Although his database covers only one year — 2015 — there were plenty of numbers to crunch. Last year, 6,229 residents of Summit and 1,145 residents of Portage signed off.
I’ll save you the math: 7,374 people took their last breath last year.
That’s a lot of death.
Even some of Daily’s most basic tallies are interesting: Significantly more people were cremated last year — 54 percent —than were buried — 44 percent.
Nationwide, according to the National Funeral Directors Association, 2015 was the first year that cremations exceeded burials. The group says things have been moving in that direction mainly because religions that traditionally frowned on cremation, notably Catholicism, have loosened up.

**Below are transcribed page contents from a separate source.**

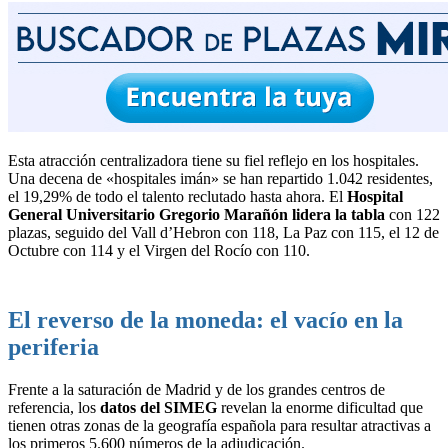
Esta atracción centralizadora tiene su fiel reflejo en los hospitales.
Una decena de «hospitales imán» se han repartido 1.042 residentes,
el 19,29% de todo el talento reclutado hasta ahora. El
Hospital
General Universitario Gregorio Marañón lidera la tabla
con 122
plazas, seguido del Vall d’Hebron con 118, La Paz con 115, el 12 de
Octubre con 114 y el Virgen del Rocío con 110.
El reverso de la moneda: el vacío en la
periferia
Frente a la saturación de Madrid y de los grandes centros de
referencia, los
datos del SIMEG
revelan la enorme dificultad que
tienen otras zonas de la geografía española para resultar atractivas a
los primeros 5.600 números de la adjudicación.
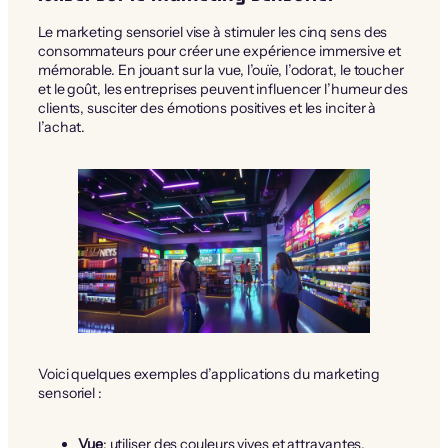
Le marketing sensoriel vise à stimuler les cinq sens des
consommateurs pour créer une expérience immersive et
mémorable. En jouant sur la vue, l’ouïe, l’odorat, le toucher
et le goût, les entreprises peuvent influencer l’humeur des
clients, susciter des émotions positives et les inciter à
l’achat.
Voici quelques exemples d’applications du marketing
sensoriel :
Vue
: utiliser des couleurs vives et attrayantes,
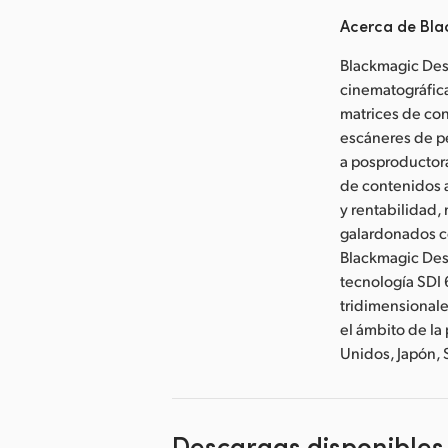
Acerca de Bla
Blackmagic Desi
cinematográfica
matrices de con
escáneres de pe
a posproductoras
de contenidos 
y rentabilidad,
galardonados co
Blackmagic Des
tecnología SDI 
tridimensionale
el ámbito de la
Unidos, Japón,
Descargas disponibles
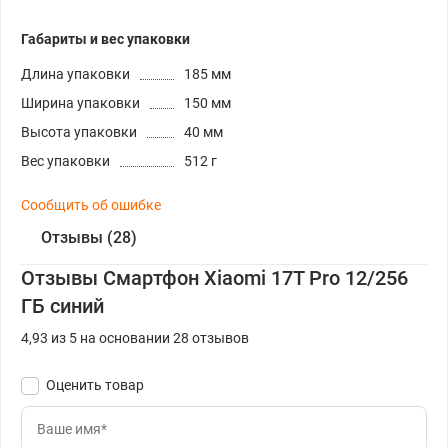
Габариты и вес упаковки
Длина упаковки
185 мм
Ширина упаковки
150 мм
Высота упаковки
40 мм
Вес упаковки
512 г
Сообщить об ошибке
Отзывы (28)
Отзывы Смартфон Xiaomi 17T Pro 12/256
ГБ синий
4,93 из 5 на основании 28 отзывов
Оценить товар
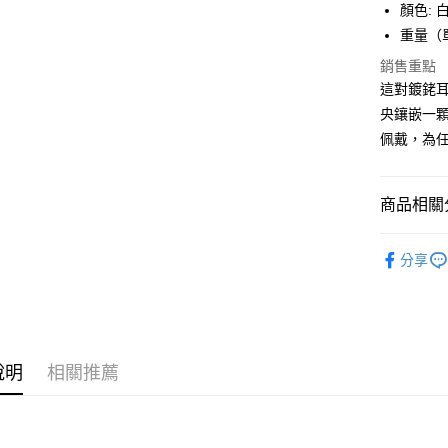
顏色: 
玉山商
台新國
全盈+PAY
重量（單件
台灣樂
銷售重點
大哥付你
這對鍍銠
相關說明
央鑲嵌一顆
【大哥付
AFTEE先
1.本服務
佩戴，為
2.付款方
相關說明
流程，驗
【關於「A
ATM付款
完成交易
AFTEE
商品相關分
3.實際核
便利好安
4.訂單成
１．簡單
消。如遇
飾品/配件
２．便利
運送方式
無法說明
分享
３．安心
飾品/配件
【繳款方
付款後全
1.分期款
【「AFT
醒簡訊。
每筆NT$7
１．於結帳
2.透過簡
付」結帳
帳／街口支
付款後7-1
２．訂單
３．收到繳
說明
相關推薦
每筆NT$7
【注意事
／ATM／
1.本服務
※ 請注意
宅配
用戶於交
絡購買商品
款買賣價
先享後付
每筆NT$1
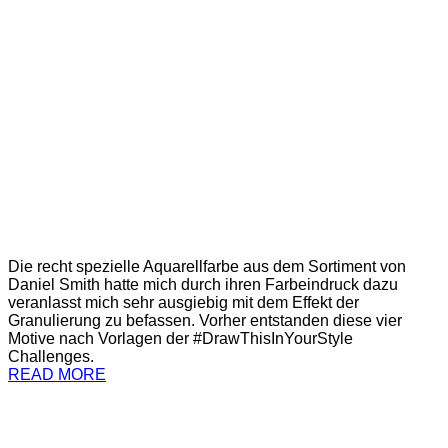
Die recht spezielle Aquarellfarbe aus dem Sortiment von
Daniel Smith hatte mich durch ihren Farbeindruck dazu
veranlasst mich sehr ausgiebig mit dem Effekt der
Granulierung zu befassen. Vorher entstanden diese vier
Motive nach Vorlagen der #DrawThisInYourStyle
Challenges.
READ MORE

Less than 2 percent of the local folks ended up in mausoleums, and a mere 0.8 percent donated their bodies for research.
Here’s another fun fact to know and tell: Only 68 people who died were 100 or older, an achievement that eluded 99.1 percent of the deceased. The oldest: 111 years and 66 days.
These were the most popular cemeteries for Summit and Portage countians:
• 294 burials at Greenlawn in Akron.
• 285 at Holy Cross in Akron.
• 249 at Ohio Western Reserve in Rittman.
• 222 at Hillside in Akron.
• 194 at Rose Hill in Akron.
Something else that caught my eye:
Twice as many married males died than divorced males, and three married females died for every two divorced females.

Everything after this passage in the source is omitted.